Students believe the school year should be year long with longer breaks in between due to the benefits it would impose.

Sofia Schorer Kaplan, Assistant managing editor

In the United States, the traditional school year begins in either August or early September, and lasts until the start of summer in late May or early June. The majority of states set the school year at 180 days, while some states keep it slightly under or above that number.

Some countries across the globe, such as Australia, have year-long school with longer breaks throughout instead of one long break for summer. These schools have around 200 active school days, an additional 20 days compared to the US school system.

The US has the shortest school year globally, with a generally three month long summer break gapping between school years. While many students enjoy this lengthy break from academics, in reality this break can pose a serious disadvantage to students.

The average student loses around 17-34 percent of learning gains during the summer since they are no longer using the skills they learned from the past year or attempting to learn any new skills. Typically once school starts up again, it can take a while for students to adjust to school, relearn material and prepare for their upcoming studies.
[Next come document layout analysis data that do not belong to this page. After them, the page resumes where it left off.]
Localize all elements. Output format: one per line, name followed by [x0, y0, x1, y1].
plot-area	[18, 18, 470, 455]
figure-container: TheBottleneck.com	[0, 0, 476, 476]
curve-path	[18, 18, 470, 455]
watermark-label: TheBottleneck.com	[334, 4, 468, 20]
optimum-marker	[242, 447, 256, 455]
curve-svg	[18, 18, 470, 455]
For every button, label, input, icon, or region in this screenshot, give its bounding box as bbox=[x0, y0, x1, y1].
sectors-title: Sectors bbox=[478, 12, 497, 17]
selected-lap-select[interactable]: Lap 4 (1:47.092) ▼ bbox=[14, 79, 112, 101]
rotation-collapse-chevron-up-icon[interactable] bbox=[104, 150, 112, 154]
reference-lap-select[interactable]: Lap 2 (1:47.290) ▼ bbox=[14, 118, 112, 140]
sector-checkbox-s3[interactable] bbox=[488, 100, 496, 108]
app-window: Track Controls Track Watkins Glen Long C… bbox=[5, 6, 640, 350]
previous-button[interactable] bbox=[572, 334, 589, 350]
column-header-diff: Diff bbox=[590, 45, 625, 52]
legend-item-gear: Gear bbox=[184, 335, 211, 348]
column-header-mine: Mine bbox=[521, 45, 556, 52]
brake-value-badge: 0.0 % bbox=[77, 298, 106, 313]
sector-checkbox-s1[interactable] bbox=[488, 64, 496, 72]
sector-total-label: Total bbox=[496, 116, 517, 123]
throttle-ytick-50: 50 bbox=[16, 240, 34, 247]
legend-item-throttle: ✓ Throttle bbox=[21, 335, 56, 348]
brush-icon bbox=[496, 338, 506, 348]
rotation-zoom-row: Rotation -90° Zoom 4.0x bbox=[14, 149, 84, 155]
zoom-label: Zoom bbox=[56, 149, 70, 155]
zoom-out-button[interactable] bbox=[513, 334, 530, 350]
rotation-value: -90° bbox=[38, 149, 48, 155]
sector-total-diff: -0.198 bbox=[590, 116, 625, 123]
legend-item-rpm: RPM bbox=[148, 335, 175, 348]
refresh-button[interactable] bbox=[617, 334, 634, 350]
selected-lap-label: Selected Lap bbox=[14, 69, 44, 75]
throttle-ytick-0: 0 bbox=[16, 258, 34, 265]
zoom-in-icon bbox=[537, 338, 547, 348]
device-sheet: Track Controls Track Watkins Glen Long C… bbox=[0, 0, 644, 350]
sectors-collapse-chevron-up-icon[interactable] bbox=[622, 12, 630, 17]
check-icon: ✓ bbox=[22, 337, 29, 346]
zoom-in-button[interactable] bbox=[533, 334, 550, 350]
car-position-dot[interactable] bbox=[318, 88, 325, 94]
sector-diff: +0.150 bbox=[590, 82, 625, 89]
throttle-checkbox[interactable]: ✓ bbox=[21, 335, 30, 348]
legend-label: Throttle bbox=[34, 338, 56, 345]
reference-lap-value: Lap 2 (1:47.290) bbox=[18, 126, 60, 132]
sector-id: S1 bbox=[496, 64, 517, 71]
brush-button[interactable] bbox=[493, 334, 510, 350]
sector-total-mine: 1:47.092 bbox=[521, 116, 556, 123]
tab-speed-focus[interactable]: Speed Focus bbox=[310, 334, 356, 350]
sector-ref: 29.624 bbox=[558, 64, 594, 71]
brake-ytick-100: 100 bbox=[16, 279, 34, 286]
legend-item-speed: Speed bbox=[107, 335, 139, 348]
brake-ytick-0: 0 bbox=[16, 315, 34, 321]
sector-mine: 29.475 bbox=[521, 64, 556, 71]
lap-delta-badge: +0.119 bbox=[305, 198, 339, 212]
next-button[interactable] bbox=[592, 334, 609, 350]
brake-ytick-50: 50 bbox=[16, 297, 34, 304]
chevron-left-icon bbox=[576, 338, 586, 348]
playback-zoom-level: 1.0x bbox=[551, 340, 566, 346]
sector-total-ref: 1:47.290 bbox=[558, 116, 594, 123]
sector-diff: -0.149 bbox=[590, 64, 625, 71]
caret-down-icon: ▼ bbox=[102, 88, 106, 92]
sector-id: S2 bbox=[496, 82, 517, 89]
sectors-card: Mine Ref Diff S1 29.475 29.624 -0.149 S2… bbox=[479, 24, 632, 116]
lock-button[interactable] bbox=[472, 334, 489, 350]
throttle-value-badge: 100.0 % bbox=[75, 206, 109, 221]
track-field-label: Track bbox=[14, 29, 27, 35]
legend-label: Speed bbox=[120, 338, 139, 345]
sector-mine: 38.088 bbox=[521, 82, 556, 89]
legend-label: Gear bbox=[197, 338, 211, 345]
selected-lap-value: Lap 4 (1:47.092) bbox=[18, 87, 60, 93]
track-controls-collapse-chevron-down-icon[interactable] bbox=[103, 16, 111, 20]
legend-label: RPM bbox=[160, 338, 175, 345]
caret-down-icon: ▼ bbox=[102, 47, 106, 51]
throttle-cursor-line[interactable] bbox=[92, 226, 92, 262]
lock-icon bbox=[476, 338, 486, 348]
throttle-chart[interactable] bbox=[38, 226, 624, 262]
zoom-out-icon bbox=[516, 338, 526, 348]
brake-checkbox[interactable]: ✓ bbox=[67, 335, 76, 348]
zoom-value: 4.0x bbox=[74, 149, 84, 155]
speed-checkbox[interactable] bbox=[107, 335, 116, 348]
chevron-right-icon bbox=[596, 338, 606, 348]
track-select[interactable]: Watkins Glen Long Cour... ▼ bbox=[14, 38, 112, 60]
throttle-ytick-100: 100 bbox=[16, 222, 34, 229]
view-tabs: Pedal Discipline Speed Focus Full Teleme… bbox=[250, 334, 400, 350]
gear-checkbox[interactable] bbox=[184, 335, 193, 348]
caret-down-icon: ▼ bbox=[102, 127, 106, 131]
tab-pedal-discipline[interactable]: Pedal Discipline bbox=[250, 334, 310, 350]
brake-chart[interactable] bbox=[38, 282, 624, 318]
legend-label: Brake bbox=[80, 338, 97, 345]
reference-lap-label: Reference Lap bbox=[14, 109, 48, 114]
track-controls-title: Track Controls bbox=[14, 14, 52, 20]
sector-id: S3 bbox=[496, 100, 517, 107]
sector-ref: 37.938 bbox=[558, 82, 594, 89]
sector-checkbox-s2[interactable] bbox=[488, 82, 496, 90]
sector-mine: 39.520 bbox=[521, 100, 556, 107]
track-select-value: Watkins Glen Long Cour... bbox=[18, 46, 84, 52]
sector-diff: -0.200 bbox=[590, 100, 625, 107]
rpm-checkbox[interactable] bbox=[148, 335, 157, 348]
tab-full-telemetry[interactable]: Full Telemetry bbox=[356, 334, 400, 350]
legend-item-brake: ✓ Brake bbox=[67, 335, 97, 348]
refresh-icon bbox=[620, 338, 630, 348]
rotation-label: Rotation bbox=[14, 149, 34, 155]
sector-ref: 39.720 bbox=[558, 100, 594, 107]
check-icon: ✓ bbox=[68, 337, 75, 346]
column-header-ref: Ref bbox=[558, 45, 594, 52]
Year-round schooling has a school year that is around 11 months long with evenly four to six week breaks distributed along the school term typically in between trimesters, leaving a spring, winter and summer break.

In the past, the American school year was rooted in agriculture as children played a necessary role when it came to helping their families harvest the summer crops. In our modern society, the need for children to help out on the farm has been diminished, meaning that there is no real reason for such a long break over the summer months. This realization has sparked interest in the implementation of year-long schooling in US schools and research into the benefits it can pose to families and students.

Year-round schooling can bridge the gap between the school years, facilitating learning in a more structured organized manner which will greatly benefit students. Students who attend year-long schooling ultimately perform better in standardized testing and have more developed skills in both reading and mathematics.

Students can receive increased hands-on help with year-round schooling, as they have constant contact with their teachers. This can also alleviate student and teacher absences due to a more consistent school year with breaks spread out every few months.

Year-long schooling can also reduce student and teacher burnouts with consistent breaks throughout. Students can gain intercessions or creative courses in school and explore different courses they normally would not get the chance to with a regular American school year.

Japan, for example, has a trimester system and in between trimesters there are breaks placed, the school year is from April to the following March. Japanese education is highly effective as more than 95 percent of the population are literate in Japanese compared to the US that has 54 percent of adults ages 16-74 lacking literacy proficiency.

Students could benefit from the implementation of year-round schooling because it could improve facilities in schools and for the staff through having the school run for the majority of the year. Schools will also have reduced class sizes and overcrowding in schools and their districts will reduce as well since schools can stagger breaks so not all students are at school at the same time.

Longer breaks can also allow students a longer period to refresh and unwind from the daily routine of schooling. Usually, holiday breaks tend to be no more than two or three weeks long, and by dividing that lengthened summer break into more consistent breaks around the year students and their families will get an adequate break without compromising their overall education.

In all, the benefits of a year-long school year could drastically improve American schooling for teachers, families, staff, students and the school’s infrastructure.